From the bio, the author looks to be an early-career post-doc who leads a dedicated lab (coincidentally, close to DecodeME at the University of Edinburgh).

 

[SNT Gatchaman]

Key quotes (abbreviated) —

Sitting in the postsynaptic membrane, AMPA receptors function as synaptic glutamate sensors – they are the first proteins to be activated by presynaptically released glutamate and activation of their ion channel links presynaptic glutamate release to postsynaptic membrane depolarisation.

AMPA receptors are tetrameric ion channels composed of various combinations of subunits A1-A4. Each subunit has the same modular architecture with amino-terminal and ligand-binding domains forming the extracellular layer (ATDs and LBDs, respectively), followed by the transmembrane region (TM) and intracellular C-terminus.

most native AMPA receptors are di-heteromers […] Surprisingly, a recent cryo-electron microscopy (cryo-EM) study of native (synaptic and extrasynaptic) AMPA receptors purified from rats’ brains revealed, for the first time, that about a third of native AMPA receptors are tri-heteromers […] their functional characteristics as well as their representation in the synapses are currently unknown.

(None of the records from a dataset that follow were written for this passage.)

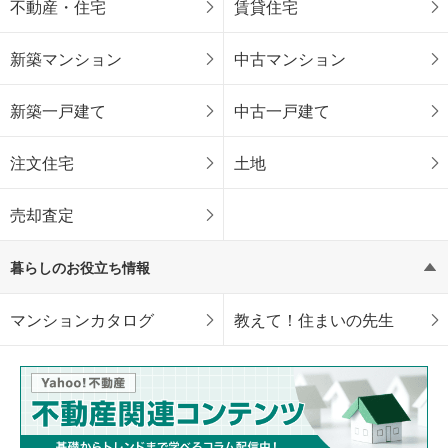
不動産・住宅
賃貸住宅
新築マンション
中古マンション
新築一戸建て
中古一戸建て
注文住宅
土地
売却査定
暮らしのお役立ち情報
マンションカタログ
教えて！住まいの先生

In other words, after decades of research, functional properties of many native AMPA receptors remain unknown.

(And diseases associated with their dysfunction might be similarly unknown.)

the functional properties of native AMPA receptors are not only defined by their subunit composition. In fact, AMPA receptors in the synapse are at all times complexed by various other proteins which modulate their trafficking and activity and are hence termed auxiliary subunits. […] three main auxiliary proteins that associate primarily with the transmembrane domain of an AMPA receptor tetramer: Transmembrane AMPA receptor Regulatory Proteins or TARPs (γ2-4, γ7-8), cornichons or CNIHs (2 and 3) and Cystine-Knot AMPA receptor Modulating Protein or CKAMPs

In addition to auxiliary proteins, there are 21 various mostly transmembrane, but also secreted and cytoplasmic proteins loosely associated with AMPA receptor complexes […] The expression of AMPA receptor core subunits as well as auxiliary proteins, varies throughout the adult brain, during development and possibly during synaptic activity, creating a mind-boggling diversity (and perhaps redundancy) of native AMPA receptor complexes […] native AMPA receptors are, in all likelihood, complexed by at least 4 auxiliary subunits at all times.

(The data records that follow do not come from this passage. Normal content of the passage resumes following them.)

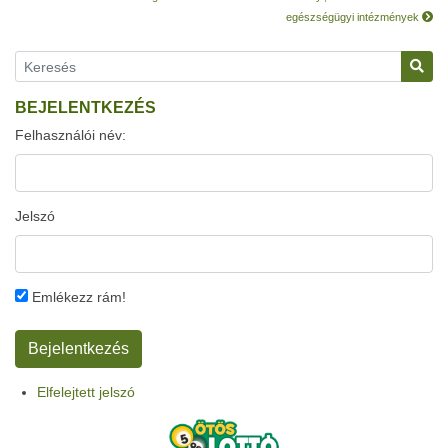
egészségügyi intézmények
BEJELENTKEZÉS
Felhasználói név:
Jelszó
Emlékezz rám!
Elfelejtett jelszó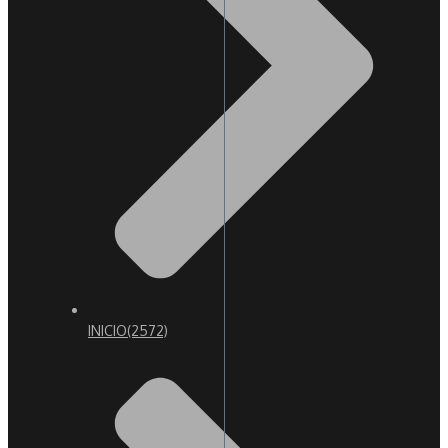
INICIO
(2572)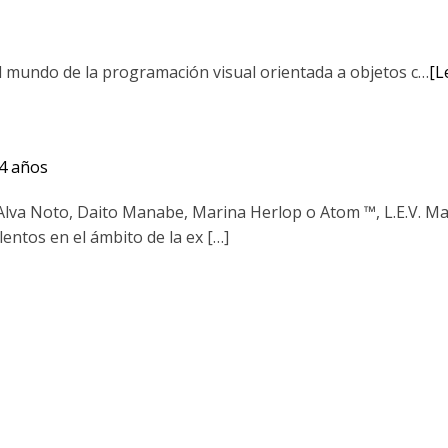
el mundo de la programación visual orientada a objetos c…
[L
4 años
e Alva Noto, Daito Manabe, Marina Herlop o Atom ™, L.E.V. M
entos en el ámbito de la ex […]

Apart from directly modulating the function and affecting the structure (see below) of AMPA receptors, the presence of auxiliary proteins, in particular CNIH2 and 3 seems to recruit as yet unidentified lipids into the AMPA receptor complexes […] raises the possibility that membrane lipids might modulate activity, assembly and/or trafficking of native AMPA receptor complexes

Auxiliary proteins not only modulate functional properties of AMPA receptors, but also define their localisation within the synapse by anchoring them to scaffold proteins forming the postsynaptic density

neuroligin-neurexin complex (NL/Nrx) crosses the synaptic cleft by interacting with the PDZ domain of PSD95 on the postsynaptic side via neuroligin and with the PDZ domain of active zone protein CASK on the presynaptic side via neurexin […] One of the consequences of these t synaptic interactions is precise alignment of AMPA receptors with the presynaptic glutamate release sites

Kainate receptors, which are close relatives of AMPA receptors, cluster at postsynaptic sites by binding their ATDs to presynaptically secreted C1ql2 and 3, which in turn also bind neurexin 3 on the presynaptic membrane

 

[SNT Gatchaman]

Key quotes (cont'd) —

while picturing AMPA receptors in the synaptic cleft, one should be reminded that in addition to engaging in pre- and postsynaptic interactions, extracellular domains of AMPA receptors are also immersed in a dense mesh of proteins building the extracellular matrix (ECM). ECM is composed of proteins such as […], laminins, integrins and others and rather than being just a structural scaffold, it also plays an active role in regulation of synaptic plasticity and homeostasis.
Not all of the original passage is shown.